Justice internationale : les priorités de la rdc à l ONU face aux crimes de guerre
Lors de son déplacement à New York dans le cadre de la présidence tournante du Conseil de sécurité des Nations unies, la Première ministre de la République démocratique du Congo, Judith Suminwa, a exposé les priorités de son pays en matière de paix, de sécurité et de justice internationale. Son intervention s’est particulièrement concentrée sur la protection des populations civiles et l’exigence d’une justice sans faille pour les victimes de conflits.
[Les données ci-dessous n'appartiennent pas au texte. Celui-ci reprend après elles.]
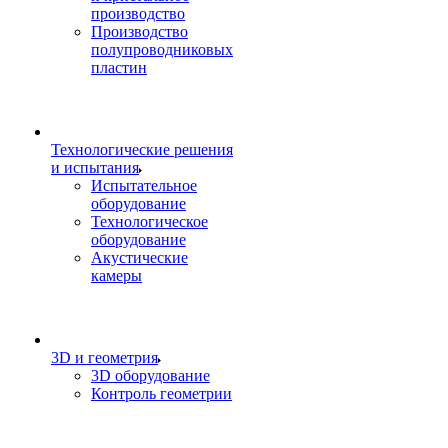
производство
Производство
полупроводниковых
пластин
Технологические решения
и испытания
Испытательное
оборудование
Технологическое
оборудование
Акустические
камеры
3D и геометрия
3D оборудование
Контроль геометрии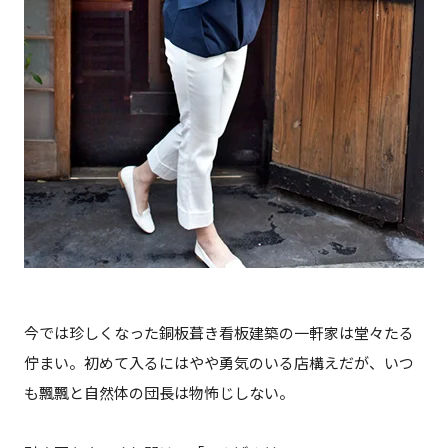
今では珍しくなった銅板葺き看板建築の一軒家は堂々たる
佇まい。初めて入るにはやや勇気のいる店構えだが、いつ
も飄飄と自然体の団長は物怖じしない。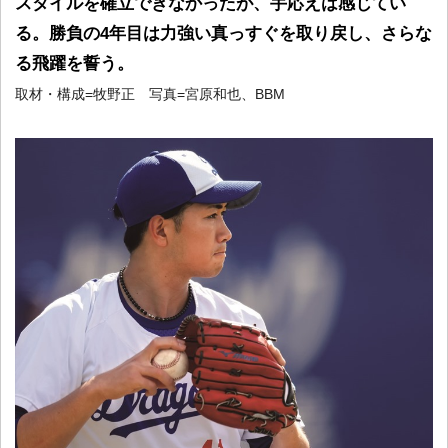
スタイルを確立できなかったが、手応えは感じてい
る。勝負の4年目は力強い真っすぐを取り戻し、さらな
る飛躍を誓う。
取材・構成=牧野正 写真=宮原和也、BBM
Un cadre démocratique pour les manifestations
À l’approche des rassemblements organisés par l’opposition contre la révision constitutionnelle, Judith Suminwa a adopté un ton ferme mais mesuré. « Nous évoluons dans un État de droit », a-t-elle rappelé, affirmant que la liberté de manifestation est un droit fondamental, à condition de respecter les lois en vigueur. Pour elle, l’équilibre entre expression citoyenne et ordre public repose sur l’application stricte des règles communes, gage de cohésion nationale.
La cheffe du gouvernement a ainsi rappelé que chaque citoyen, qu’il soit opposant ou partisan, doit contribuer à préserver la stabilité du pays en agissant dans le respect des institutions.
Protéger les civils : un impératif humanitaire et politique
La RDC a fait de la protection des populations vulnérables une priorité absolue lors de ses échanges à l’ONU. Judith Suminwa a souligné l’urgence d’agir face aux crises humanitaires qui frappent le pays, notamment dans les zones de conflit. Son discours met en lumière la nécessité de passer des résolutions théoriques à des actions concrètes sur le terrain.
Elle a insisté sur l’importance de soutenir les groupes les plus fragilisés : femmes victimes de violences, enfants enrôlés de force, et survivants de guerres interminables. Pour elle, la communauté internationale doit aller au-delà des déclarations et s’engager activement dans la mise en œuvre de solutions durables.
Violences sexuelles : une stratégie de guerre à condamner
Judith Suminwa a dénoncé avec force l’utilisation systématique des violences sexuelles comme « tactique de guerre », un phénomène largement documenté par les observateurs internationaux. Elle a appelé le Conseil de sécurité à inscrire cette problématique au cœur des futures négociations de paix, en exigeant son intégration dans les accords de cessez-le-feu.
Son plaidoyer ne se limite pas aux mots : elle exige des mesures tangibles, comme la protection renforcée des victimes et leur inclusion dans les mécanismes de réparation. « Aucune impunité ne doit être tolérée », a-t-elle martelé, rappelant que la justice doit frapper tous les responsables, sans distinction.
Ebola et crise sanitaire : mobilisation et financements
En parallèle des enjeux sécuritaires, Judith Suminwa a abordé la lutte contre l’épidémie d’Ebola, soulignant l’engagement massif de la communauté internationale avec plus d’un milliard de dollars promis en soutien. La RDC, de son côté, a débloqué 50 millions de dollars pour endiguer la propagation, avec des fonds déjà alloués à la recherche et à la réponse sanitaire, sous l’égide de l’Institut national de recherche biomédicale (INRB).
La Première ministre a également mis en garde contre les risques d’une crise sanitaire se transformant en catastrophe humanitaire. Elle a plaidé pour une approche intégrée, combinant santé publique, soutien social et relance économique, afin de protéger les populations les plus exposées.